Safety in the Skies

Roofing safety supervisor not just looking out for his employees through his work with Medicine Hat
rescue helicopter society


by Glenn Cook, with files from Julie-Anne Cleyn

Photo: Ted Ostrowski
Photo: Ted Ostrowski

In his day job, Steve Brosnikoff makes sure his workers are safe high up – he’s the safety supervisor for Plato’s Superior Roofing Ltd. in Medicine Hat. So perhaps it’s fitting that one of his interests outside work also involves heights and keeping people safe and healthy.
Brosnikoff is the past chair of the ­Alberta Construction Safety Association’s ­Medicine Hat Regional Safety Committee (MHRSC) and also served for a couple of years as a volunteer director on the board of Helicopter Air Lift Operation (HALO), a medical rescue helicopter society serving southeast Alberta and southwest ­Saskatchewan. The HALO helicopter has been in operation since 2007, flying more than 200 missions in that time to help first responders transport injured people to local and regional emergency health care facilities during daylight hours.

“They started the HALO program because STARS [Shock Trauma Air Rescue Society, which operates air ambulances throughout Western ­Canada] figured it wasn’t worthwhile money- wise to set up down here, and if they did they would maybe be here once a week, maybe,” Brosnikoff recalls. “They would split it between ­Lethbridge and Medicine Hat, and they’d only be here once a week. But there was a definite need due to our terrain down here, with the coulees and rough areas and remote areas, so they decided that they would start this program.”

In his time as a director, Brosnikoff says he mainly worked to increase awareness about HALO and to raise funds to keep the helicopter in the sky. The board relies on donations from individuals and corporate sponsors to fund operations, with no funding coming from any level of government.
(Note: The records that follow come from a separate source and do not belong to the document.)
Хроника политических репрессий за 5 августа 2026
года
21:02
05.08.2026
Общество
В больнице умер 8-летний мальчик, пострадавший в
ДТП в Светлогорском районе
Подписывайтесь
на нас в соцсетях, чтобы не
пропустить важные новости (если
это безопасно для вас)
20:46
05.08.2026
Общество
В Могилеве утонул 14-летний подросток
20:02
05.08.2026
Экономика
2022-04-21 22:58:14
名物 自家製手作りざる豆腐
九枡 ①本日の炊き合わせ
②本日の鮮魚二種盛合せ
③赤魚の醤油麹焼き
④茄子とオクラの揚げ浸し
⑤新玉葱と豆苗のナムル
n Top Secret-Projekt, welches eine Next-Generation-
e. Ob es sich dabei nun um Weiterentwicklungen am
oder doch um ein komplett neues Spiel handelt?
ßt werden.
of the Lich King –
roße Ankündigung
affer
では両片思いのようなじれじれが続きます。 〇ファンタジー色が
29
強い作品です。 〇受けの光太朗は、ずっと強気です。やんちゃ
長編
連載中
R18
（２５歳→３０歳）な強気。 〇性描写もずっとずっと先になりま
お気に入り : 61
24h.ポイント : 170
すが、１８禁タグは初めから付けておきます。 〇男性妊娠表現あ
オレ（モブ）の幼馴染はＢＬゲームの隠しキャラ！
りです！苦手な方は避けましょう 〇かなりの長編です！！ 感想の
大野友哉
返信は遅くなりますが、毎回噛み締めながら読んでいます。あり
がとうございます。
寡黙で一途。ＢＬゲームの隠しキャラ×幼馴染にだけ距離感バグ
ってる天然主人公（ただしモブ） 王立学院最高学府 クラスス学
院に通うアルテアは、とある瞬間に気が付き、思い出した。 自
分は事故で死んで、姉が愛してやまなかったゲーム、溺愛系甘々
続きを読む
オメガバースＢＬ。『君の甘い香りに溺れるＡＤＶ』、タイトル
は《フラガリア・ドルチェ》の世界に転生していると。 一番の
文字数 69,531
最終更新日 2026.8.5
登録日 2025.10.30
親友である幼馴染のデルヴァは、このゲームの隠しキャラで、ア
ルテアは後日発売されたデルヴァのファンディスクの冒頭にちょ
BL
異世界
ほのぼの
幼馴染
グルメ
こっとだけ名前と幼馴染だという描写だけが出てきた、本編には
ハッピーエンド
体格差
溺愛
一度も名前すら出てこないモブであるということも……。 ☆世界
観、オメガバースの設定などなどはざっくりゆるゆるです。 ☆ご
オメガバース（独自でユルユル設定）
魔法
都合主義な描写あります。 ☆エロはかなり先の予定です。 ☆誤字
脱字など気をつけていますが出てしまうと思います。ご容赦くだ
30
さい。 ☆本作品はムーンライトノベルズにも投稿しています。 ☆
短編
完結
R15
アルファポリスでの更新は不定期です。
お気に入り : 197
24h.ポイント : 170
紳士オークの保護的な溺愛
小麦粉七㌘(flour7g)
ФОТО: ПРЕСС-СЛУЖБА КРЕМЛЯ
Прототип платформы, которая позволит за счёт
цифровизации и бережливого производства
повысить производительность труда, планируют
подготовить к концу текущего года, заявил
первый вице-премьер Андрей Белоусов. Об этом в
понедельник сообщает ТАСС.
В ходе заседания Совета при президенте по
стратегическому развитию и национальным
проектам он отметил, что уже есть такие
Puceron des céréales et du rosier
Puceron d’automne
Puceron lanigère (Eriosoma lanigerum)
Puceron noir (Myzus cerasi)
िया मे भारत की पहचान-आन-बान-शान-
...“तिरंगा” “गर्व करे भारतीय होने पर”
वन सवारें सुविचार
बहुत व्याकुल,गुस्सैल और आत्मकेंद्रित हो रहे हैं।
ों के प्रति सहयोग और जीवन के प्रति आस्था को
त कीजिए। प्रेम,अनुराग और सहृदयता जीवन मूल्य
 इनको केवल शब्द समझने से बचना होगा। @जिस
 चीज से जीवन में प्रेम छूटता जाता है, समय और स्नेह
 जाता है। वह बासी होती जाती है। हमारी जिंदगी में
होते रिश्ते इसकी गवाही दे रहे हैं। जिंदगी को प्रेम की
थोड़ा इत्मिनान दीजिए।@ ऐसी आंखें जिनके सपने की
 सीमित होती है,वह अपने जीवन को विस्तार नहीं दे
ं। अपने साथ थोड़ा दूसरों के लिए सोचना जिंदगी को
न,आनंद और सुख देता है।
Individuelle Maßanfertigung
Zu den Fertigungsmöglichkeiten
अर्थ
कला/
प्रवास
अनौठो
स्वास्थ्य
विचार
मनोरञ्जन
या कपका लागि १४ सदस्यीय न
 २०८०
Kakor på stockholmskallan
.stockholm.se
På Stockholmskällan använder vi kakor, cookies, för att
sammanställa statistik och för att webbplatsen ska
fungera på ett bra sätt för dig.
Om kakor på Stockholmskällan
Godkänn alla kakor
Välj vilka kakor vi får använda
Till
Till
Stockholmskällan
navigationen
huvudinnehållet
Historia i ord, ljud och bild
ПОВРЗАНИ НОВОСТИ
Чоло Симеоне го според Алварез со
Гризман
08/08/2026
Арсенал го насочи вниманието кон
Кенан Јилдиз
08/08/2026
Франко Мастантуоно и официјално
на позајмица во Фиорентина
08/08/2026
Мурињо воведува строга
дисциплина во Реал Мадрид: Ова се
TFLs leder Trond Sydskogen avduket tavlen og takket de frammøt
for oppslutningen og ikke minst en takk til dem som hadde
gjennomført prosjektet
The MHRSC donated $2,500 to sponsor HALO in 2015.

It’s stories like that of Edwin Camps that illustrate why those efforts are ­badly needed in that corner of the province. Camps was injured in a farming ­accident, when the pin from a truck shot up into the tractor where he was sitting and struck him in the neck, breaking it in four places and shattering his jaw.

HALO responded and flew Camps to the Lethbridge airport, where they met up with a STARS air ambulance that transported him to Calgary.

“He is a walking miracle to this day!” his wife Cayley writes on the HALO website. “Edwin blew the doctors away with his recovery and spent 26 days in the hospital. He has a long road ahead of him but if it [hadn’t] have been for HALO, my husband would not be here to see his son grow up.”

Photo: Grenner Veilleux
Photo: Grenner Veilleux

The HALO helicopter is a Bell 206L-2 LongRanger, which has been outfitted to carry a stretcher, a pilot and two paramedics. It is owned by Les Little, who leases it to the Southern Alberta MedicAir Society for a low rate. It can fly 450 kilometres at a top speed of 193 km/h before needing to refuel and, due to its lighter weight and the positioning of its air intakes, it can land closer to accident scenes than other helicopters can.

“This one can actually land right in the coulee, a couple hundred feet away from where the person has been stabilized, and they can get them really quickly onto the helicopter and back to Medicine Hat or wherever the best, quickest hospital is for them,” Brosnikoff explains.

Currently, though, the helicopter doesn’t have the equipment needed to fly at night, but Brosnikoff is hoping fundraising efforts pay off in that area soon. He is also hoping to partner with STARS to keep HALO in the air and keep residents of southeast Alberta safe.

“We’d like to become a pilot program of STARS, because they’ve spoken about that. They are in contact with STARS and what they’re doing and how they can better themselves with fundraising and how to make the program better. … It’d be where STARS and HALO would work together,” he says.